Era um sábado, esse dia que ficaria para sempre registado na História - um frio mas luminoso sábado do Outono português. A pé, a cavalo ou em coches, os homens que iam restaurar Portugal iam chegando tranquilamente, e antes ainda das nove todos eles ocupavam os seus postos. Era tão completa a confiança no êxito da empresa que, tendo João Pinto Ribeiro encontrado um amigo que lhe perguntou aonde ia, lhe respondeu serenamente:
- Não se preocupe. Vamos ali abaixo, à sala real, e num instante tiramos um rei e pomos outro ...
Um velho provérbio latino diz que «a fortuna protege os audaciosos» (audaces fortuna juvat), e não muitas vezes terá tido tão perfeita significação ...
A MORTE DE MIGUEL DE VASCONCELOS
Citamos mais uma vez Pinheiro Chagas - e provavelmente voltaremos ainda a citá-lo.
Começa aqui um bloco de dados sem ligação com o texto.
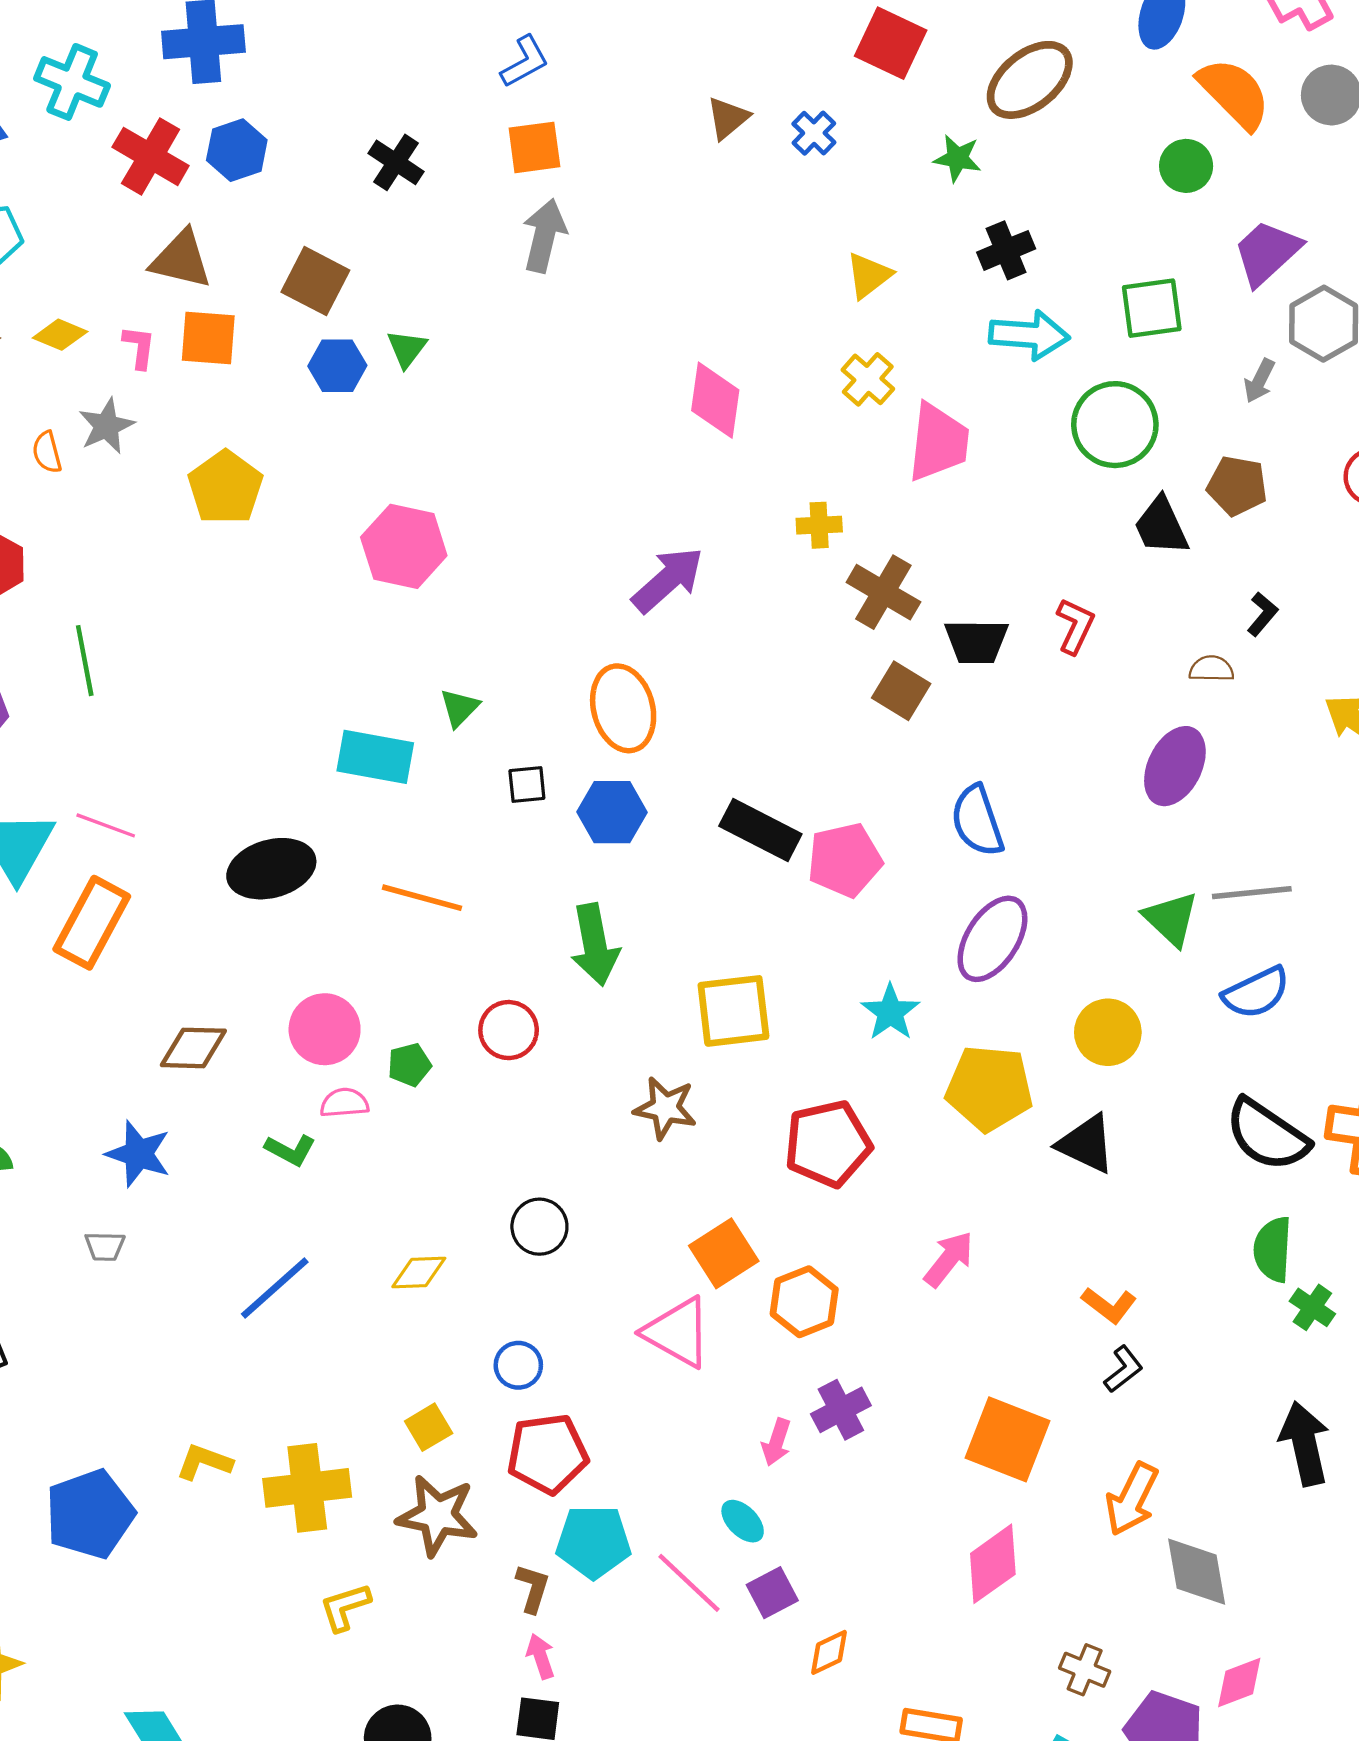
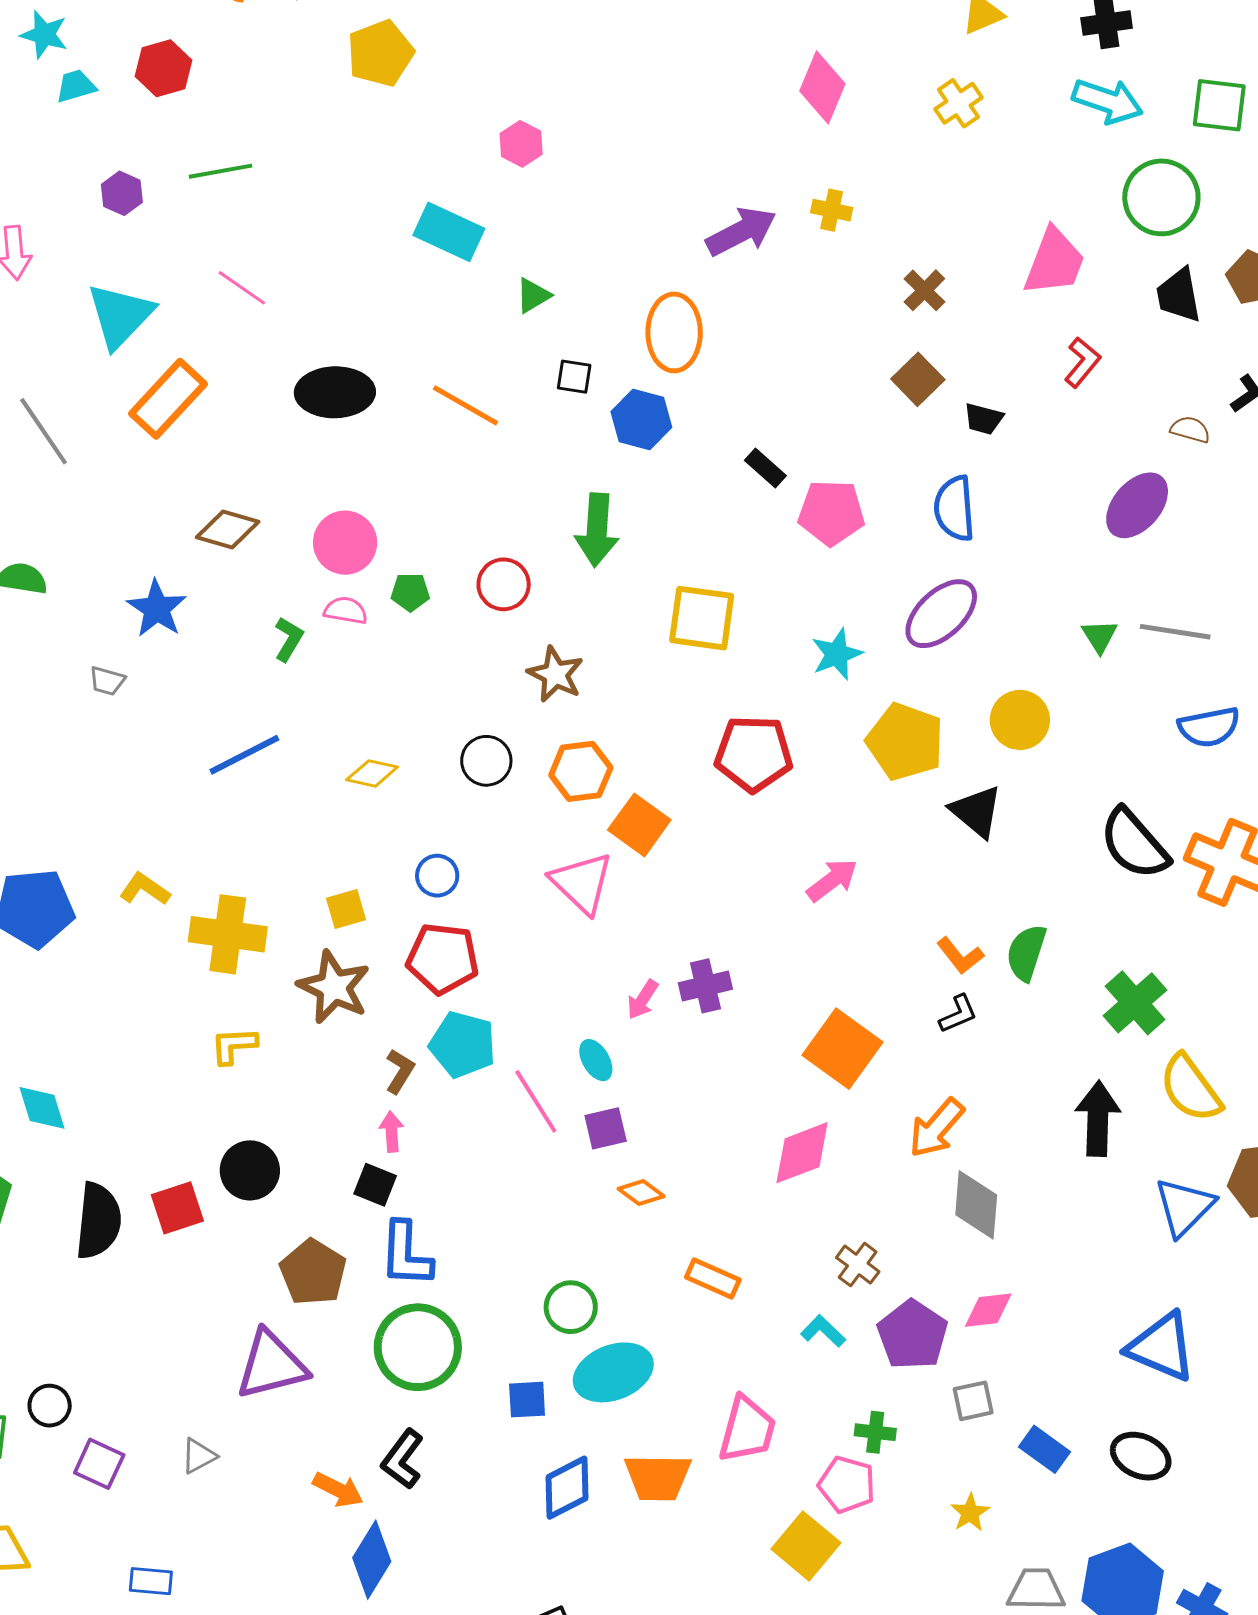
pink trapezoid: (938, 442) -> (1054, 262), moved
yellow cross: (819, 525) -> (832, 210), moved
pink hexagon: (404, 546) -> (521, 144), size x0.6
brown cross: (883, 592) -> (924, 290), size x0.7
black trapezoid: (976, 642) -> (984, 419), moved, size x0.7
green line: (85, 661) -> (220, 171), turned 76
cyan rectangle: (375, 757) -> (449, 232), moved
pink line: (106, 825) -> (242, 288), moved
black rectangle: (760, 830) -> (765, 468), size x0.6
orange line: (422, 898) -> (465, 405), moved
green triangle: (1171, 919) -> (1100, 636), size x0.7
blue semicircle: (1256, 993) -> (1209, 727), moved
brown star: (665, 1108) -> (555, 674), moved
green L-shape: (290, 1150) -> (289, 639), turned -102
green semicircle: (1273, 1249) -> (1026, 953), moved
orange square: (724, 1253) -> (639, 825), turned -36
orange hexagon: (804, 1302) -> (581, 771), moved
green cross: (1312, 1307) -> (1135, 1003), size x1.6
orange diamond: (829, 1652) -> (641, 1193), turned 48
Embora escrevendo à maneira da sua época, aquele a quem Eça de Queirós chamava, gracejando, «o brigadeiro Chagas» foi um polígrafo de indiscutível relevo, que se ocupou dos mais variados assuntos e a quem é impossível ignorar no panorama literário do século XIX - a sua Morgadinha de Valjlor não esquecerá, por exemplo. No entanto (e esta opinião nada tem de pejorativa), nos seus trabalhos de História sente-se sempre, e com prazer, o «cronista» cuja fecunda imaginação, sem alterar a verdade dos factos, de larga maneira ameniza a possível secura de uma simples narrativa.
Com o devido respeito, pois, citamos Pinheiro Chagas:
«A aparência pacífica dos coches que iam chegando ao Terreiro do Paço não assustou os soldados da guarda, habituados como estavam à presença matutina, junto do palácio, dos cortesãos da duquesa. Prontos a agir, os conjurados esperavam com impaciência o soar da hora combinada.
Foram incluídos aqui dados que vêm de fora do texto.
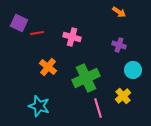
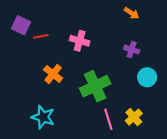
yellow cross: (123, 96) -> (134, 117), moved

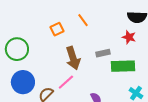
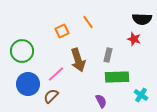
gray rectangle: (103, 53) -> (108, 55), turned -64
green rectangle: (123, 66) -> (117, 77), moved
pink line: (66, 82) -> (56, 74), moved

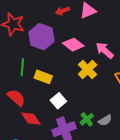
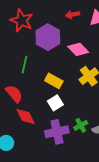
yellow rectangle: (43, 77) -> (54, 81), moved

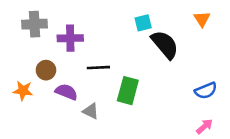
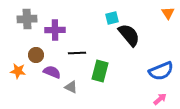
orange triangle: (202, 19) -> (168, 13), moved
blue semicircle: (206, 91) -> (161, 71), size x1.4

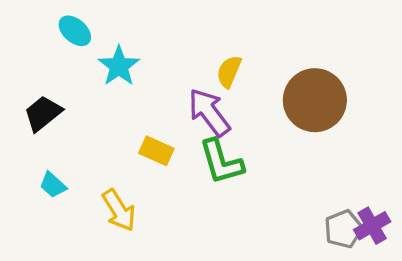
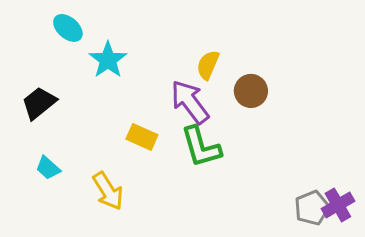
brown circle: (315, 100) -> (251, 91), moved, size x0.6

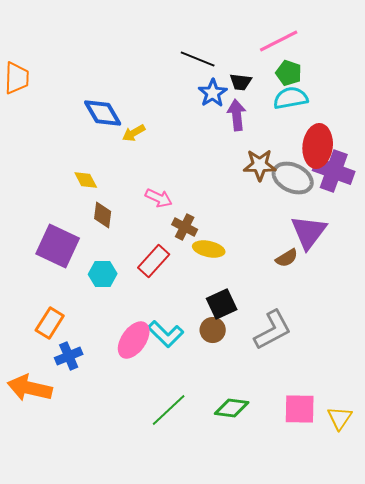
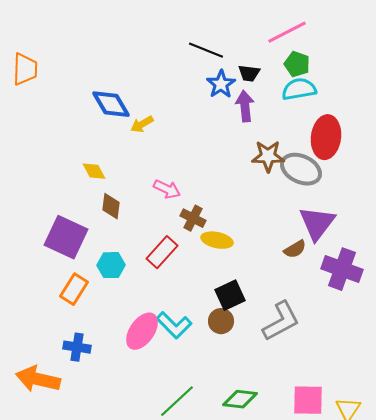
purple cross: (334, 171) -> (342, 269), moved
orange rectangle: (50, 323) -> (74, 289), moved
blue cross: (69, 356) -> (77, 347), turned 32

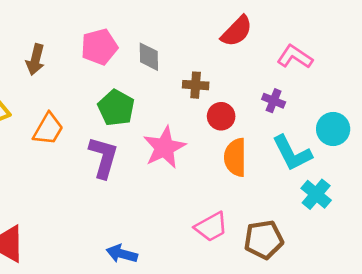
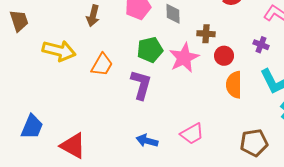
green pentagon: (116, 108) -> (150, 50), turned 30
pink star: (164, 147) -> (184, 58), moved
pink trapezoid: (211, 227) -> (192, 134), moved
blue arrow: (122, 254) -> (147, 141), moved

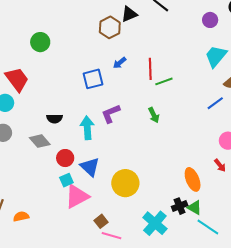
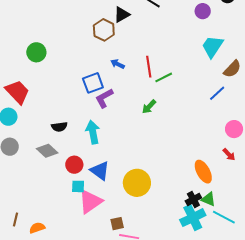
blue arrow: (120, 63) -> (118, 64), turned 72
purple L-shape: (111, 114) -> (104, 98), moved
green arrow: (154, 115) -> (149, 107), moved, turned 77
cyan square: (66, 180) -> (78, 186), turned 32
brown square: (101, 221) -> (117, 224), turned 32
cyan cross: (155, 223) -> (193, 218), moved, turned 30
Nove horas. Abrem-se quase ao mesmo tempo as portinholas dos coches, e os fidalgos descem; entretanto, Jorge de MeIo, Estêvão da Cunha, António de MeIo e Castro, o padre Nicolau da Maia e outros esperam ainda, dentro das carruagens, que venha do palácio o sinal de assaltarem a guarda castelhana. Os outros conjurados, a maioria, sobem rapidamente as escadas, entram na sala dos archeiros tudescos e, sem lhes darem tempo para suspeitar o que ia acontecer, desembainham as espadas e derrubam os cabides das alabardas. Fogem os archeiros, atónitos e desarmados, embora alguns tentem defender a entrada do corredor que conduzia aos quartos de Miguel de Vasconcelos e aos aposentos da duquesa de Mântua. No entanto, acabam também por fugir, atacados por Luís Godinho Benavente e mais três ou quatro fidalgos, deixando um morto e um ferido estendidos no chão.
Entretanto, D. Miguel de Almeida, exuberante de alegria, corre a uma varanda, abre-a a exclama, brandindo a sua espada: - Liberdade! Viva el-rei D. João IV!
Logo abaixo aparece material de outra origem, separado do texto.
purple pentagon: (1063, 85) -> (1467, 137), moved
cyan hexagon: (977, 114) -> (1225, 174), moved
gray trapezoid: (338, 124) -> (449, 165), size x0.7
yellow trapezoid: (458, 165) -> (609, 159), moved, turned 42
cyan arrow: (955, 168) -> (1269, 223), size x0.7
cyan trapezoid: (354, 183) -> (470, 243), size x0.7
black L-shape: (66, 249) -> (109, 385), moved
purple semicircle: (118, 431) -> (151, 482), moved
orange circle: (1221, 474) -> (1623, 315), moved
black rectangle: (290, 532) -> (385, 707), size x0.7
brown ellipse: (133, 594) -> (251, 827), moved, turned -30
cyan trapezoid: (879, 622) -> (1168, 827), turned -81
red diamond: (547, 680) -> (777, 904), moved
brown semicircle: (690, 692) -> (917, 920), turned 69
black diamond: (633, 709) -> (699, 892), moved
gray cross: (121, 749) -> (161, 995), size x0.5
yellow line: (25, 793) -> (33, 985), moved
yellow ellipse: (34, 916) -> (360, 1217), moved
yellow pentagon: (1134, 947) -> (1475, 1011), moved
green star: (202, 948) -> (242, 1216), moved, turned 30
O duque de Bragança é o nosso legítimo rei!
E as lágrimas de patriótica emoção corremlhe pelas barbas brancas agitadas pelo sopro do vento que vinha do rio.
Respondeu-lhe, da praça, um imenso brado de entusiasmo:
- Liberdade! Liberdade!
Decerto todos julgavam reconhecer, nesse heróico velho de oitenta anos, radiante de ardor juvenil, o símbolo de Portugal decrépito e alquebrado, de novo iluminado por um reflexo das suas grandezas passadas.»
Nesse momento, os conjurados que esperavam o sinal para intervir lançaram-se de armas em punho sobre a guarda castelhana, apanhada de surpresa. A resistência foi inútil, embora os atacantes fossem apenas um punhado de homens.
D. António Telo, que jurara ser o primeiro a ferir Miguel de Vasconcelos, viu a certa altura passar um íntimo do renegado, Miguel Mansos da Fonseca. Sem mais detença correu para a secretaria, logo seguido por Pedro de Mendonça, João Saldanha da Gama, João Coutinho, Sancho Dias, João de Sá de Meneses, camareiro-mor, os dois filhos de D. Filipa de Vilhena, Tristão da Cunha de Ataíde e outros...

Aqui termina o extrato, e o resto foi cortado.